# My 4yo put glitter in the tank - how much should I be panicking?



## pocket_lemur (Oct 27, 2012)

Okay - I know it's bad, but I'm a new to the fish thing and don't know just how much I should be freaking out. As in - should I pull these guys out and into a bucket INSTANTLY (this happened 10 minutes ago) or can I get my kids to bed first and deal with it in an hour?

stats: 20L tank, 2 clown loaches and 1 very large plecostomus.

The internet is proving no help to me. I hate for my first real posts here to be this kind of thing (ugh) but I'd been meaning to find a forum where I could do some learning in any case. I adopted these from a friend leaving the country, she'd had them for 12 years. Me? I've had them for 1 week!

I've already tried just scooping it out - no real success. I feel like my only option is a complete drain and scrubbing everything (and am doubtful that'll really help). Any advice welcomed.


----------



## susankat (Nov 15, 2008)

It seems like you don't have much choice in cleaning the tank, try several water changes before completely tearing it down.

One suggestion though, need to get a bigger tank for them. Clown loaches should reach 12 inchs and if the pleco is a common it should reach 24 inches.


----------



## pocket_lemur (Oct 27, 2012)

Thank you! I should say I've just realized I'm suffering from my canadian-ness here. It's a 20 *gallon* tank...I just default to using metric words and wasn't thinking this one through. I gather 20L is about 5 gallons .... uh ... way too little!

I put the kids to bed and while I was doing that all but a few flakes seem to have settled out onto/into the gravel and a bit on the fake plants. I'm going to try some careful water changes (and filter changes) and see if that won't help. 

I'd say each of the loaches are ~8" and the Plecostomus is at least 18" (and I do mean inches this time...not accidentally using the wrong units for a change). I'm thinking the plecostomus would probably be happier with the next step up in size but the loaches are perhaps indifferent.

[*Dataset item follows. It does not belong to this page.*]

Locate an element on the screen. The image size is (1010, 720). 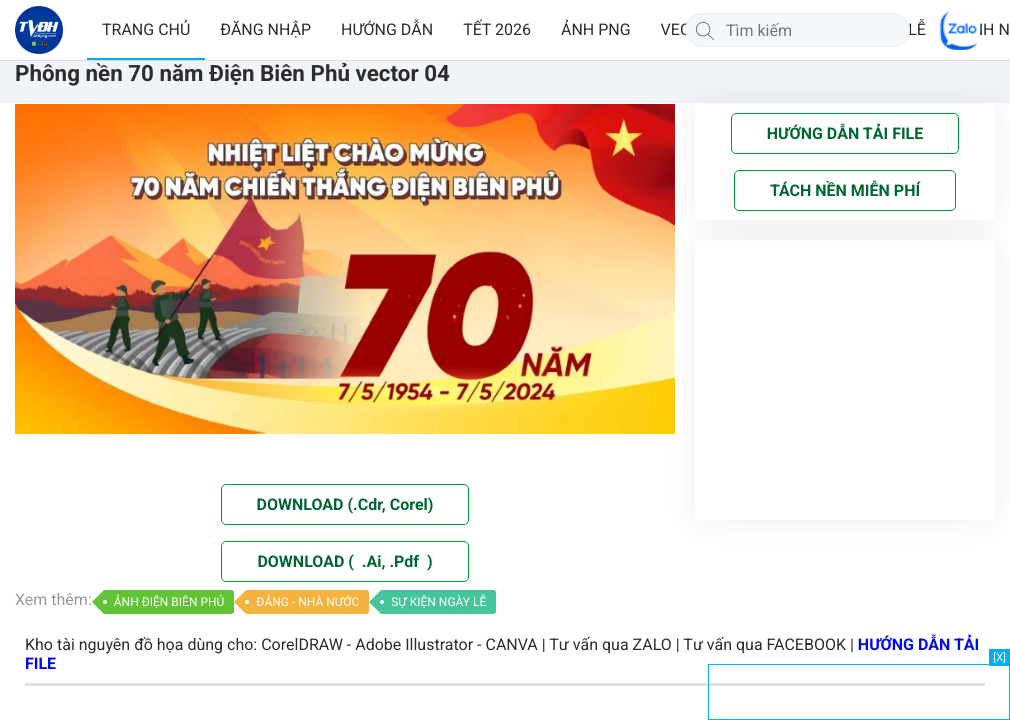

Assuming my children don't assasinate them first...


----------



## susankat (Nov 15, 2008)

No the loaches actually can do better in a bigger tank, they need a minimum of 75 gal for right now, once they get bigger you will need a 6 ft tank just for them. I have an 18 inch pleco and he is in a 220 gallon tank and will end up needing a bigger tank. The loachs not only get 12 inchs but also get 8 to 10 inchs around in girth. Your best option if you can't get that big of a tank is to trade them for smaller fish or give/sell them.


----------



## pocket_lemur (Oct 27, 2012)

Seriously? wow. (okay - I imagine you are serious). I think they've been in this same tank for the last 12 years, poor things if it's really that much too small for them.

and maybe we should have started with a goldfish :/


----------



## navigator black (Jan 3, 2012)

You can siphon the glitter. I would try that. It may be abrasive, but most of it should siphon out over a week. 
The poor loaches have been poorly kept for a long time - a 20 gallon is small. I wouldn't keep any of your fish in there (but a goldfish would have been worse).
If they've made it for 12 years, then the tank was kept very clean. You can keep doing big water changes every week (a chore when you're busy with little kids) and they will survive, but if you can ever give them a big tank, I think you'll see them run wild. If they have space, they are delightfully hyper things.

The loaches, at 12 years old and 6" are stunted, but that won't really harm them at this stage. I would try to find a new home for the pleco, asap. That would be a good start. Wait til he stops pooping glitter though, or you'll scare a new owner!
I have the same metric problem as you - it gets me on temperature. I always have to google fahrenheit for these forum discussions. I have no idea with 78f is without translating to Celsius...


----------